Directions for this task: Copy every line from the records below that holds the word "waar".

(Saved data entries)
=== Begin Enclosure ===
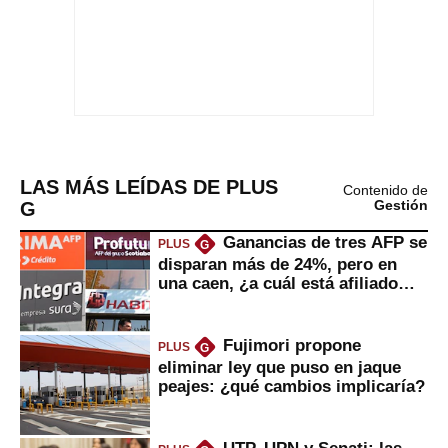
LAS MÁS LEÍDAS DE PLUS
Contenido de
G
Gestión
Ganancias de tres AFP se
PLUS
G
disparan más de 24%, pero en
una caen, ¿a cuál está afiliado
usted?
Fujimori propone
PLUS
G
eliminar ley que puso en jaque
peajes: ¿qué cambios implicaría?
UTP, UPN y Senati: las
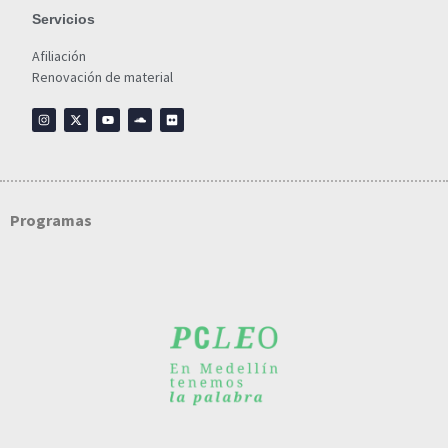
Servicios
Afiliación
Renovación de material
Programas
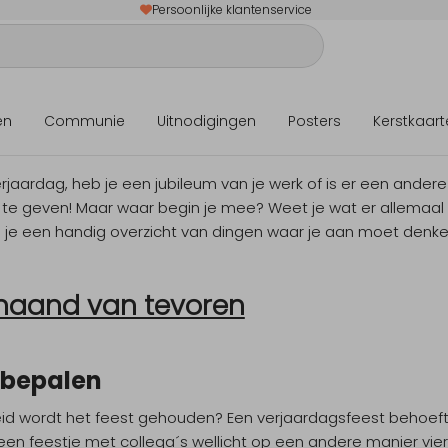
Persoonlijke klantenservice
en
Communie
Uitnodigingen
Posters
Kerstkaart
verjaardag, heb je een jubileum van je werk of is er een and
 te geven! Maar waar begin je mee? Weet je wat er allemaa
je een handig overzicht van dingen waar je aan moet denken a
maand van tevoren
 bepalen
id wordt het feest gehouden? Een verjaardagsfeest behoef
t een feestje met collega´s wellicht op een andere manier vi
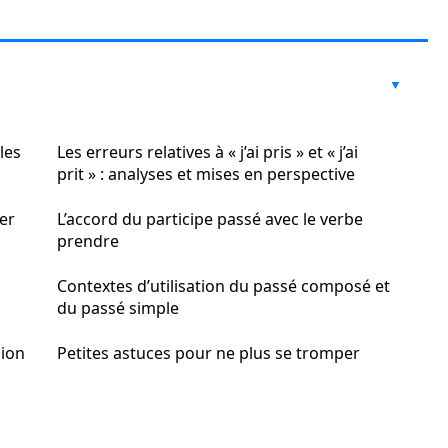
gles
Les erreurs relatives à « j’ai pris » et « j’ai
prit » : analyses et mises en perspective
ter
L’accord du participe passé avec le verbe
prendre
Contextes d’utilisation du passé composé et
du passé simple
sion
Petites astuces pour ne plus se tromper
=== End Enclosure ===
Problem solution:
 te geven! Maar waar begin je mee? Weet je wat er allemaa
je een handig overzicht van dingen waar je aan moet denken a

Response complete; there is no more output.